## Work to complete
Down to the last line, restate the records below word for word, dropping every image.

[Records from a collection]
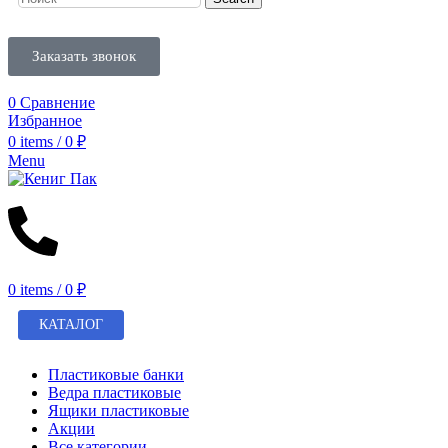
Заказать звонок
0
Сравнение
Избранное
0
items
/
0
₽
Menu
0
items
/
0
₽
КАТАЛОГ
Пластиковые банки
Ведра пластиковые
Ящики пластиковые
Акции
Все категории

## Exercise result
Заказать звонок
0
Сравнение
Избранное
0
items
/
0
₽
Menu
0
items
/
0
₽
КАТАЛОГ
Пластиковые банки
Ведра пластиковые
Ящики пластиковые
Акции
Все категории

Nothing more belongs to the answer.